Exercise aim =
Find the string "close" in the data, and copy out each line that has it.

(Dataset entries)
BEGIN
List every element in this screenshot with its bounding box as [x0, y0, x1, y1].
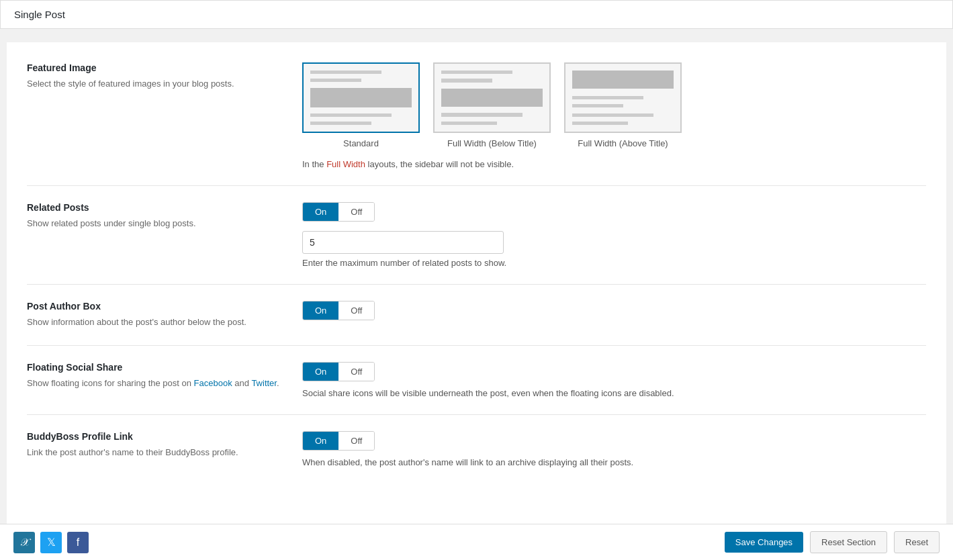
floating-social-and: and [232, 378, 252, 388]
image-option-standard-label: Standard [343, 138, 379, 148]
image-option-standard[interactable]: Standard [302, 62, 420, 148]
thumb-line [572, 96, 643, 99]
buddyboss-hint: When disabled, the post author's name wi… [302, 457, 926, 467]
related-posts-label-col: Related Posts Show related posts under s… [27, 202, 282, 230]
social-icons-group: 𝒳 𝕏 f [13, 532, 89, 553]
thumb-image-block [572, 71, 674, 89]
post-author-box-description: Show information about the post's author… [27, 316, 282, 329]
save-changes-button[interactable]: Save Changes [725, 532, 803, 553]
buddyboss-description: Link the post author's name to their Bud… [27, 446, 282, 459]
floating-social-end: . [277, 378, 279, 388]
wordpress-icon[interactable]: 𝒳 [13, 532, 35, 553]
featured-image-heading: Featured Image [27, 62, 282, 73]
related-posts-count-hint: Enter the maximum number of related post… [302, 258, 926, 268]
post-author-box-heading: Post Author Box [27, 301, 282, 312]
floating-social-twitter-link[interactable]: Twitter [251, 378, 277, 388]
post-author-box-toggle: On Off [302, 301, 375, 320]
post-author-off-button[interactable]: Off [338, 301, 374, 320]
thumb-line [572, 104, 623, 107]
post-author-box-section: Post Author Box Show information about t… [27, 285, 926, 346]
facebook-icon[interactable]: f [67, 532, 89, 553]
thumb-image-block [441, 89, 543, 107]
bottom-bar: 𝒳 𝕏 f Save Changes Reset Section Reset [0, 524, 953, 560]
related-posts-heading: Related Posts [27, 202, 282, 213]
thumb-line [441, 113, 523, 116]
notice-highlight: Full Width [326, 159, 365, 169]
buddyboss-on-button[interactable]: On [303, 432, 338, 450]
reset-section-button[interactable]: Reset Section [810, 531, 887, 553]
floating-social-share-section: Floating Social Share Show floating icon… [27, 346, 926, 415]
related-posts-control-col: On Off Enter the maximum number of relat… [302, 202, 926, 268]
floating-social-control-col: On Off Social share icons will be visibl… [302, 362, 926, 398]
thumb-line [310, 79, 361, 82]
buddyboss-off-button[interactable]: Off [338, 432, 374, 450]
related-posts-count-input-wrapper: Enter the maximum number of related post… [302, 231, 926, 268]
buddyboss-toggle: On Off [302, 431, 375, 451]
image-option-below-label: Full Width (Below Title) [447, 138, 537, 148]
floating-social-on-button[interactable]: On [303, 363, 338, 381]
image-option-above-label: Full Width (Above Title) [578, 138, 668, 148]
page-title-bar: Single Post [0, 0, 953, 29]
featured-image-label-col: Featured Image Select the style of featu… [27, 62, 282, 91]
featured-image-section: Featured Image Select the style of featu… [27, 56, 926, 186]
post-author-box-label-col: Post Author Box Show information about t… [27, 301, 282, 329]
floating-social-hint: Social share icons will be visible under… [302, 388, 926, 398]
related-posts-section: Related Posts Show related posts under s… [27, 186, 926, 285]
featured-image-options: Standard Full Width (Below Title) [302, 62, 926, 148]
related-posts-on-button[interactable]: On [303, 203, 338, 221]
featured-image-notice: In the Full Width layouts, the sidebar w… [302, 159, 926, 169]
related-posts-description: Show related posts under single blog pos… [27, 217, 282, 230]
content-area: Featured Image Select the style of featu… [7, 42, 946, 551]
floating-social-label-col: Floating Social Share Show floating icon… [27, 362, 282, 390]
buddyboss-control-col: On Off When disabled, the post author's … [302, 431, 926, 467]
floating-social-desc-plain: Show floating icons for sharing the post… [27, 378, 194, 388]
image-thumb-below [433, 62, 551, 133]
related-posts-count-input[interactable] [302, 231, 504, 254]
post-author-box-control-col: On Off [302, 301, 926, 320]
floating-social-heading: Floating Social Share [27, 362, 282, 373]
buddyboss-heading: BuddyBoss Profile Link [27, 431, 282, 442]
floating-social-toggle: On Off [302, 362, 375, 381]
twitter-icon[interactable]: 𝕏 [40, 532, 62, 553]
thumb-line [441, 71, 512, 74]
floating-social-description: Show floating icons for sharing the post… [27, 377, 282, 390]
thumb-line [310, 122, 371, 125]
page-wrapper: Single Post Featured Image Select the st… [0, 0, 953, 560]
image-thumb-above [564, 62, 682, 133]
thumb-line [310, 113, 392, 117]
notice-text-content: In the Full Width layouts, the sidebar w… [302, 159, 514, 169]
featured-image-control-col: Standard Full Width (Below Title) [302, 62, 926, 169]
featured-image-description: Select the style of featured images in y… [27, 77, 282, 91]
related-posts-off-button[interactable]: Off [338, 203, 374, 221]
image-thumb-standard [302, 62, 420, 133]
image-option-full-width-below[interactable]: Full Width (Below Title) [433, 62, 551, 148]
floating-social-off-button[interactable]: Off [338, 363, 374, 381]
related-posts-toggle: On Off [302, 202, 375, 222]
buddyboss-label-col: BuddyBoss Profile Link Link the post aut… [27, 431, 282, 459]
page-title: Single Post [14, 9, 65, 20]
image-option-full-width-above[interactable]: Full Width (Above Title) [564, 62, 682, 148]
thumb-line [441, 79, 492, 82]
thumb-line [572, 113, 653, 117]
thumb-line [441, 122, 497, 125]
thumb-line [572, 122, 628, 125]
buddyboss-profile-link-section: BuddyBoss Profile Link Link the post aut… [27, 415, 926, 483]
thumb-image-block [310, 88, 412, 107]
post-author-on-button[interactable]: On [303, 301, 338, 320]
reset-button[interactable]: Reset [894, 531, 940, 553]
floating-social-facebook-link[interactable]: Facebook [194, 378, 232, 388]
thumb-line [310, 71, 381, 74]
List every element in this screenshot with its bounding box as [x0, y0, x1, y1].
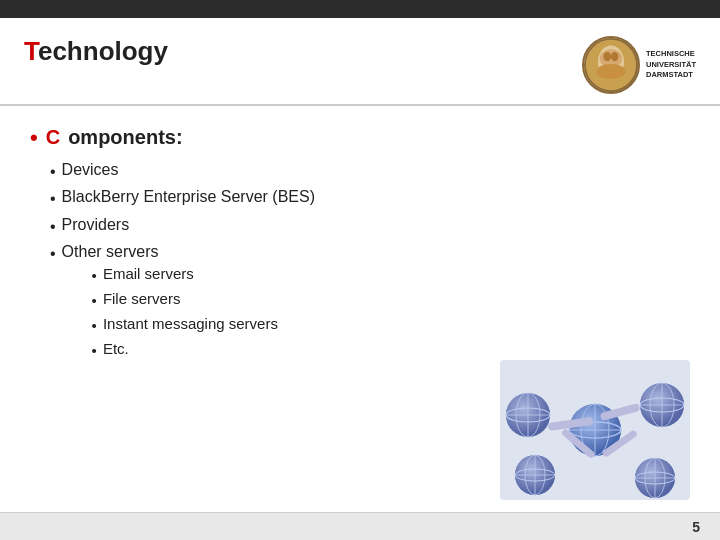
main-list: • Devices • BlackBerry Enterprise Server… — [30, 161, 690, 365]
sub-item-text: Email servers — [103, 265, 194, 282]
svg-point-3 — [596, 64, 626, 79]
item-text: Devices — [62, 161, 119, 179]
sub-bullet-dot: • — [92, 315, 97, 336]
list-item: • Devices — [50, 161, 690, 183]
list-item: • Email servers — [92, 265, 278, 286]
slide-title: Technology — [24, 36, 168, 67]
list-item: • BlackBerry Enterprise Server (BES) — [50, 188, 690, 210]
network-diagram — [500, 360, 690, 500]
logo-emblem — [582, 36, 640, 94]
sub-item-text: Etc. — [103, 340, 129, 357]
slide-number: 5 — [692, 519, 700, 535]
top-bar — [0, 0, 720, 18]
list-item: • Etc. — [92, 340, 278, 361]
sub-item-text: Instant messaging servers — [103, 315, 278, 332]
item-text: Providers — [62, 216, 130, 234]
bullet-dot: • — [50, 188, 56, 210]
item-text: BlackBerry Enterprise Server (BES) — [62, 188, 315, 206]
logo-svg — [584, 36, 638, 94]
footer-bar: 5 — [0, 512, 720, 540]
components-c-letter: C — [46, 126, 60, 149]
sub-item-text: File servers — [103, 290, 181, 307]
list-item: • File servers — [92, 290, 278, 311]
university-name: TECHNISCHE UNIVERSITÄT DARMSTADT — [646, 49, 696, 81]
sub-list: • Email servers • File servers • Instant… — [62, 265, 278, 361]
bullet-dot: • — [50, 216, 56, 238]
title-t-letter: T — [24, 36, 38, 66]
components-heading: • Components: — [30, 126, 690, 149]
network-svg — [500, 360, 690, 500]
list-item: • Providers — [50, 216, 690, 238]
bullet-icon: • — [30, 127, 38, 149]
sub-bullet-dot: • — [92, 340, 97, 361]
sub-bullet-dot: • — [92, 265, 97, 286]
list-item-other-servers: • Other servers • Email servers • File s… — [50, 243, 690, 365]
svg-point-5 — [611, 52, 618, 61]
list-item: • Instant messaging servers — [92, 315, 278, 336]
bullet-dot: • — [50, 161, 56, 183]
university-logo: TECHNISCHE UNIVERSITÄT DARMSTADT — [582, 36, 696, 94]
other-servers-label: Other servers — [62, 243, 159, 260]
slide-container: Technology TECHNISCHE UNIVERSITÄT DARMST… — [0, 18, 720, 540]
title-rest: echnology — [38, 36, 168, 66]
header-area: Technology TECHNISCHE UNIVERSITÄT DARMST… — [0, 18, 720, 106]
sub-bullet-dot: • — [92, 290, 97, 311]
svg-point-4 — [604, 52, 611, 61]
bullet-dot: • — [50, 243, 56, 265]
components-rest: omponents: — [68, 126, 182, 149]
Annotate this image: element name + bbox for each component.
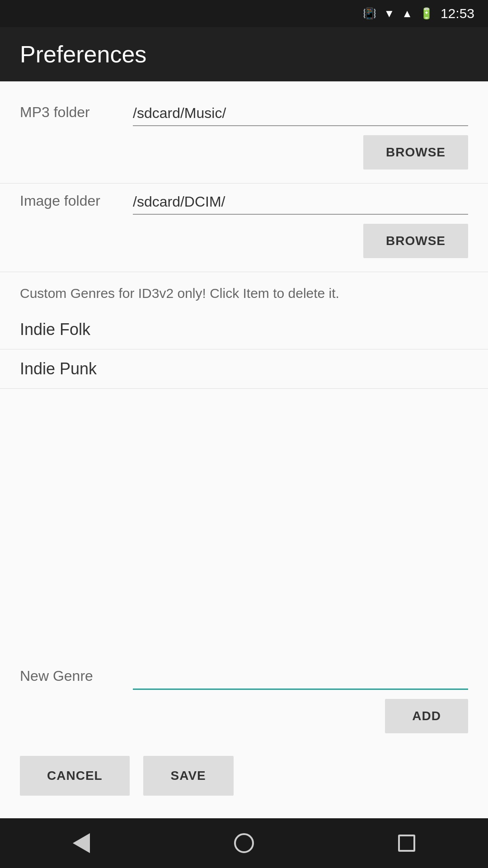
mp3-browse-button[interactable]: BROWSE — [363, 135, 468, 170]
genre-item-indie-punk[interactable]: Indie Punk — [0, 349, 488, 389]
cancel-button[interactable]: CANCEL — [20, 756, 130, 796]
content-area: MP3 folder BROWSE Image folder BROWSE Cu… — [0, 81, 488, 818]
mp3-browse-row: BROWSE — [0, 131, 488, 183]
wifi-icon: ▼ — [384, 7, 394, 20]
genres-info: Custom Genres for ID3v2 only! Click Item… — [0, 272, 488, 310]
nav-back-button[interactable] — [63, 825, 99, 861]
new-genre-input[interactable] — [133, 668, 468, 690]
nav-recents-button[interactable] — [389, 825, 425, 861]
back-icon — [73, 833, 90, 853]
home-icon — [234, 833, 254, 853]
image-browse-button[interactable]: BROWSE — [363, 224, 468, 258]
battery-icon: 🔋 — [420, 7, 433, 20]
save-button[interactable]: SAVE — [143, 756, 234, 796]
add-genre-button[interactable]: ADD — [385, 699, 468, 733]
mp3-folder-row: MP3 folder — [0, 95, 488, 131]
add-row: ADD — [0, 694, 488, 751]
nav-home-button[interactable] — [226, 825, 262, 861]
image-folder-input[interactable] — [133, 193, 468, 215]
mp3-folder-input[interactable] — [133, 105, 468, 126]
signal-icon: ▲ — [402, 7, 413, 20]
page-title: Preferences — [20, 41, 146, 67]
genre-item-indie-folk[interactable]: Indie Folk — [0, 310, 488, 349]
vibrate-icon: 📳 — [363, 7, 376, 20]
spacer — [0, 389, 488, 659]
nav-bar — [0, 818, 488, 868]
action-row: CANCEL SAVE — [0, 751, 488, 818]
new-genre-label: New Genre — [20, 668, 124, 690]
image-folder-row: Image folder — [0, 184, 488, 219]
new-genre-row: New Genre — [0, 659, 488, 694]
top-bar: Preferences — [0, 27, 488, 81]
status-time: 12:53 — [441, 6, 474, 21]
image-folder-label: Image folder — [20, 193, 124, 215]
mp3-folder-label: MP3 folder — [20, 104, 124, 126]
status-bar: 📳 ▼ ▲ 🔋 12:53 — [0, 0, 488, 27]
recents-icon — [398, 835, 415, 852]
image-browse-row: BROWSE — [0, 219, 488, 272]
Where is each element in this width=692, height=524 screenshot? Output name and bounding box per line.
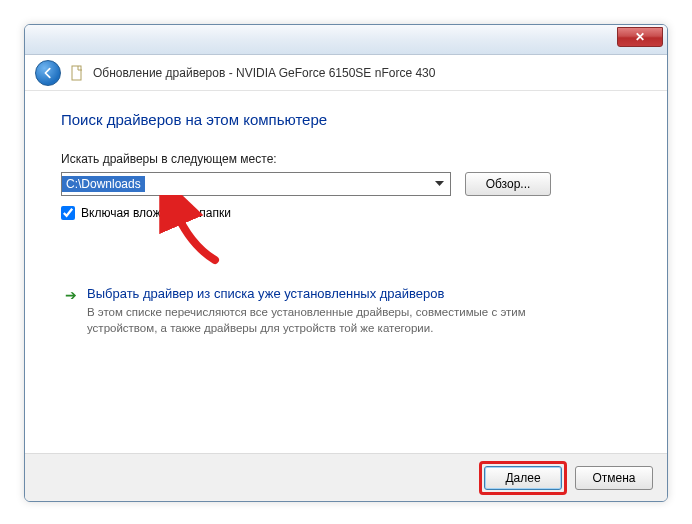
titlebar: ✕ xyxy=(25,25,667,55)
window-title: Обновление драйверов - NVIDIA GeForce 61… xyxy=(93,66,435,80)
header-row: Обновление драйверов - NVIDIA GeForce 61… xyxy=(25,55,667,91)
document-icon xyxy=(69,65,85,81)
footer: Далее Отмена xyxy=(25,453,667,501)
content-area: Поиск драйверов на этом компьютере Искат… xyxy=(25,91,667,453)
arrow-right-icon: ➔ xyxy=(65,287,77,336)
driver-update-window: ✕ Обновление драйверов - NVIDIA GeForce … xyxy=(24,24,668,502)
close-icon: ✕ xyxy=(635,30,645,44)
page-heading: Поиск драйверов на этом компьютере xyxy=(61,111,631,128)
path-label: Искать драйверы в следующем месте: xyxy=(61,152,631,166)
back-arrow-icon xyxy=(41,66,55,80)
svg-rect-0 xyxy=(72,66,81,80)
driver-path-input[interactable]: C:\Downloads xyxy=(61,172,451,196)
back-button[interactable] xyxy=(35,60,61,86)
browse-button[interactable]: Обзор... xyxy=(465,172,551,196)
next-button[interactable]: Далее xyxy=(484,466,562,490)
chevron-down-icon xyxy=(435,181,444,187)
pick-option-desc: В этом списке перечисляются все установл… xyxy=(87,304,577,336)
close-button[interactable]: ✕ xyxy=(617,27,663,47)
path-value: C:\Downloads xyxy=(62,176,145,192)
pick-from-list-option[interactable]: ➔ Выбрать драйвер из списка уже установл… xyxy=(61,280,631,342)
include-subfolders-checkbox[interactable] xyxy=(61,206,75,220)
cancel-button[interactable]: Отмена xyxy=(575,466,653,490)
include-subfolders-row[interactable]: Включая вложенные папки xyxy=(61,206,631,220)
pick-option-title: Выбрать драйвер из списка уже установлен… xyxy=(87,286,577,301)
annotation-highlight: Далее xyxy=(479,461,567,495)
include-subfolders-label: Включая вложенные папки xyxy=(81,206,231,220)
END
Solution =
close-icon: ✕ xyxy=(635,30,645,44)
close-button[interactable]: ✕ xyxy=(617,27,663,47)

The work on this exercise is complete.